Writing is like acting – if you want the audience to suspend their disbelief, you have to do the same, you have to commit to the reality of the play you’re performing, the story you’re writing. I feel as intensely in the scene when I’m describing the antics of Stanley as when I’m watching John Grant carve his figurehead or my detective work his way through external clues and internal devils, or, for that matter when I was Joseph, Tarzan, Winnie-the-Pooh and others and my wife was Mary, a statue on the west facade of Notre Dame, Lady Macbeth and others every night for a week on the Edinburgh Fringe back in the 70s. It makes life very exciting.

Comments

julia jones said…
Stunningly perceptive comment about the rhythms of long prose potentially affecting the variety of the dialogue. Wow! That's going to take some thinking about. Thank you Bill
Dennis Hamley said…
Oddly, I always think that long prose makes better dialogue. At least, it does for me, which is why I found out early that I wasn't a dramatist. But yes, how I agree with the rest. What is the point of writing the same book in the same genre every time? Apart from the Joslin de Lay sequence, I've always tried to make the next book as different as posssible from the one before. I want to feel confident with as many genres as I can. Otherwise, writing becomes a curse, not a blessing, a treadmill and not a journey through fresh fields and stunning views.
Ann Evans said…
Enjoyed your post, Bill, and like you I write anything and everything from romance to non fiction, kids books, even pantomime scripts. Adult crime and TV drama are my latest ventures. I tend to use pseudonyms if I've written something that might confuse readers - especially if I've written something I wouldn't want kids to read, like the crime story. I find it 'frees me up' if I'm writing under a different pen name, or I'd be thinking 'what if little Jimmy from Year 4 reads this' when I'm trying to write a particularly harrowing or saucy scene.
Mari Biella said…
I think it’s natural enough to want to try out different genres.

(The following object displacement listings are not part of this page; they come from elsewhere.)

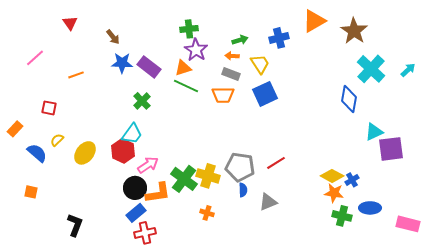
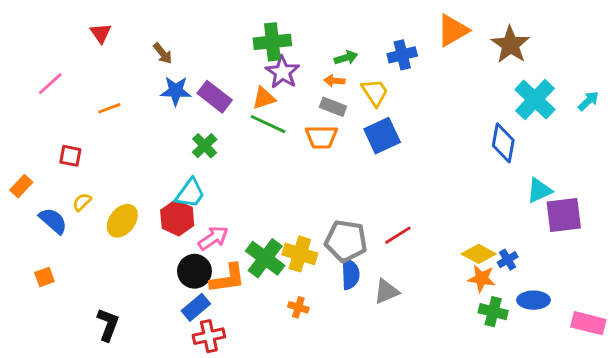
green cross: (189, 29) -> (272, 42), size x1.4
blue semicircle: (243, 190) -> (350, 274), size x1.5
orange square: (31, 192) -> (44, 277), turned -32

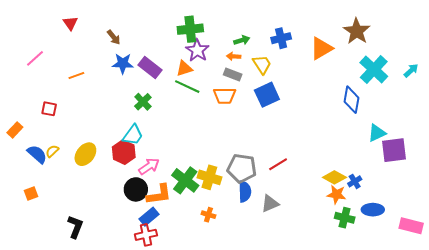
orange triangle: (453, 30) -> (321, 48), moved
yellow semicircle: (82, 202) -> (52, 151), moved
blue rectangle: (196, 307) -> (149, 217), moved

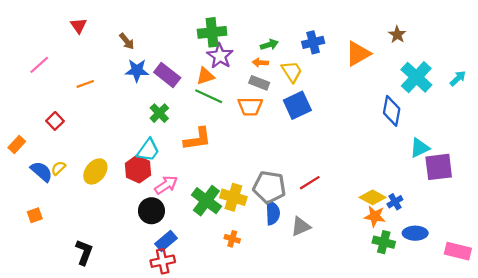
brown star: (357, 31) -> (397, 35), size x0.6
red square: (49, 109) -> (55, 121), turned 35
orange L-shape: (159, 194) -> (197, 139), moved

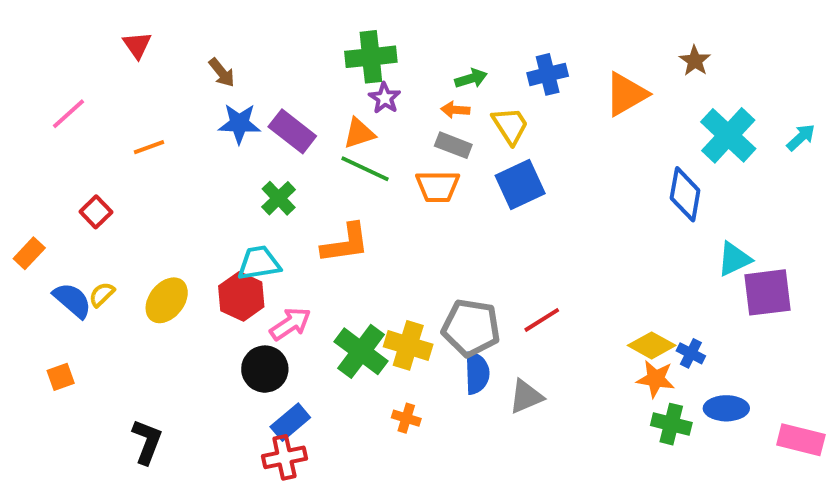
purple star: (220, 56) -> (385, 98), size x0.7
cyan trapezoid: (148, 150) -> (259, 263), turned -135
blue cross: (395, 202) -> (691, 353), turned -32

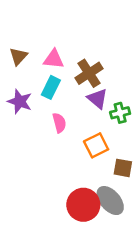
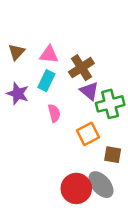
green cross: (120, 113) -> (110, 104), size x1.5

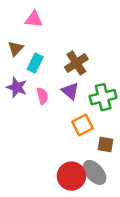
pink triangle: (49, 55) -> (34, 19), moved
cyan rectangle: (46, 81) -> (35, 63), moved
purple triangle: (89, 91) -> (70, 91), moved
pink semicircle: (54, 113) -> (42, 96), moved

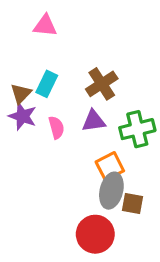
brown triangle: (16, 48) -> (21, 94), moved
purple triangle: (70, 91) -> (94, 121), turned -48
brown square: (105, 144) -> (132, 203), moved
gray ellipse: (95, 172) -> (111, 191), moved, turned 55

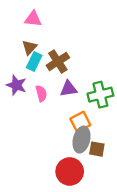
brown cross: (102, 84) -> (58, 61), moved
brown triangle: (21, 94) -> (29, 47), moved

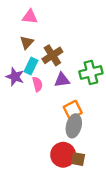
cyan rectangle: (34, 61) -> (31, 66), moved
green cross: (100, 95) -> (91, 72), moved
brown square: (97, 149) -> (78, 159), moved

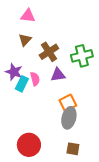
cyan rectangle: (31, 66) -> (22, 84), moved
green cross: (91, 72) -> (82, 56), moved
red circle: (63, 155) -> (29, 145), moved

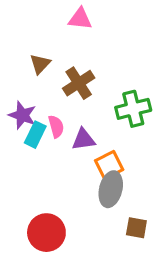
pink triangle: (28, 16) -> (80, 19), moved
green cross: (82, 56) -> (133, 109), moved
purple triangle: (58, 75) -> (83, 139), moved
brown square: (73, 149) -> (136, 228), moved

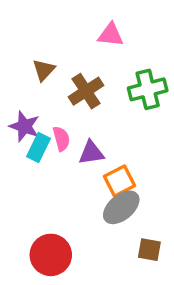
pink triangle: (80, 19) -> (111, 35), moved
green cross: (133, 109) -> (148, 89), moved
gray ellipse: (111, 189) -> (121, 207), turned 36

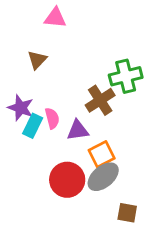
pink triangle: (111, 35) -> (55, 18), moved
brown cross: (86, 91) -> (100, 100), moved
red circle: (51, 255) -> (67, 180), moved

Writers are always developing, and what interested you ten years ago might not interest you so much today; and I agree that if you want readers to believe in your work, you have to believe in it too. As you say, Bill, it might not be the wisest thing to do from a marketing angle; but then again, perhaps readers would admire your versatility? I tend to stick with certain authors because I like their writing style, not necessarily because of what they choose to write... Really, though, I tend to think that genres are there mainly to minimise the chances of misleading potential readers – that, and so that booksellers can apply a handy label to books.
Lydia Bennet said…
you're preaching to the choir in my case Bill! Good to know how many of us wear so many plates and keep so many hats spinning! yes I've no doubt it's commercially less desirable but that can't be helped. keep on keeping on! I've a soft spot for JL Carr who wrote The Harpole Report and some other very idiosyncratic and wildly different books. I think he did some kind of self publishing/printing, but was much loved and ended up with at least one feature film (A month in the country) made from his books and at least one radio 4 serial.
Bill Kirton said…
Thanks all, reassuring to know I'm relatively normal.
John said…
Nice one Bill. Sensible intelligent article
Definitely preaching to the choir, Valerie's right. This was always my problem. One book never quite resembled the next so they didn't know where to place me. I invariably find, these days, that even when I love a particular writer's work, I get very fed up of the way they so often produce more of the same, not just within a genre, which is fine, but a replica of the precious book - and I'm SURE it's because publishers and agents are telling them to do it. The writers whose work I love seem to be able to get away with ringing the changes. I also don't think people should have to write under pseudonyms - it gets a bit silly when you get 'a writing as b' on the actual cover of a novel!
Precious. That was a Freudian slip! Previous! Should have read previous.
glitter noir said…
Another terrific and provocative performance by Bill Kirton.